Darryl Miles wrote:

SHA1_Drop() seems like a bad name to me, maybe a better name would be SHA1_Clear() or SHA1_Reset() if the intention is to cause the internal state of the SHA1 to reset back to SHA1_Init() but it MUST be used on an already initialized SHA1 object.


Ah, I should have made that clearer. The intention of SHA1_Drop() is not a full reset, but only an alternative cleanup point when SHA1_Final() will never be called. The application doesn't get any functionality out of it, but we get a chance to clean up.

The idea is future-proofing: SHA1_Drop() is currently a No-Op, but in the future for whatever reason a SHA_CTX might want keep dynamically allocated memory. That memory would always get a chance to be deallocated because the application will call either SHA1_Final() or SHA1_Drop().



This leaves open the obvious API usage of wanting to jump start SHA1_Init() and SHA1_Load_State() if this is needed then consider creating a SHA1_Init_FromState() for this purpose (SHA1_Init_State() feels too vague and potentially misunderstood).


The intended use of the patch is to call SHA1_Load_State() directly, not SHA1_Init() followed by SHA1_Load_State().

In other words:

   * The application starts by freely choosing either SHA1_Init() or
     SHA1_Load_State()
   * The application ends by freely choosing either SHA1_Final() or
     SHA1_Drop()




I'm not sure if your method of versioning the state information is sufficient, I would like to propose that this problem domain be left mainly upto the application to deal with. My concern stems from different machine types, endianess and natural bitwidth (32/64bit) issues.

If OpenSSL is to provide some form of API contract for the representation of "State" to the application that a new function method be used "u_int32_t SHA1_State_Version(void);". This would also be combined with CPU type + endian information as appropiate.

It would be upto the application to store, know and check the 'State Version' that it is using is compatible with the runtime version of OpenSSL that is in use. rather than set a policy on how this 'State Version' information is stored along with the 'State Data'. SHA1_XXXX_State() function should simply deal with 'State Data'.


I beg to differ.

Leaving this up to the application is another way of saying that inter-operability will happen not at all or badly.

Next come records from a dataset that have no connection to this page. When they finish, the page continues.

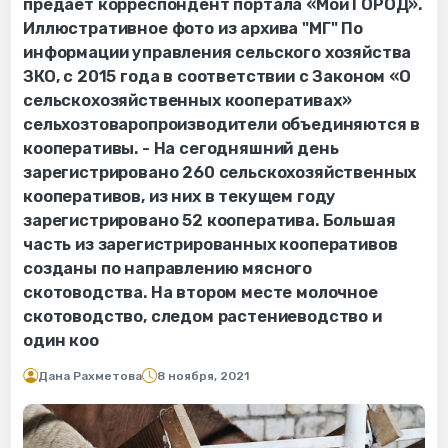
предаёт корреспондент портала «Мой ГОРОД».
Иллюстративное фото из архива "МГ" По
информации управления сельского хозяйства
ЗКО, с 2015 года в соответствии с Законом «О
сельскохозяйственных кооперативах»
сельхозтоваропроизводители объединяются в
кооперативы. - На сегодняшний день
зарегистрировано 260 сельскохозяйственных
кооперативов, из них в текущем году
зарегистрировано 52 кооператива. Большая
часть из зарегистрированных кооперативов
созданы по направлению мясного
скотоводства. На втором месте молочное
скотоводство, следом растениеводство и
один коо
Дана Рахметова
8 ноября, 2021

In particular, the patch currently handles endianness and word size, which the application inherently can not, because the saved state will always be an opaque binary blob as far as the users are concerned. They don't know anything about the internal format of SHA1, nor should they.

--
With regard to the SHA1_State_Version() call: it is a good addition in the sense of 'SHA1_State_Default_Version()'.

But it does not really replace the 'requested_version' parameter of SHA1_Save_State() in the current patch: if a distributed process linked to a future newer version of OpenSSL needs to inter-operate with a process on another machine linked to an older version of OpenSSL, the current patch allows the first process to request an older version of the SHA1 state blob format so that the older OpenSSL will be able to Load() it.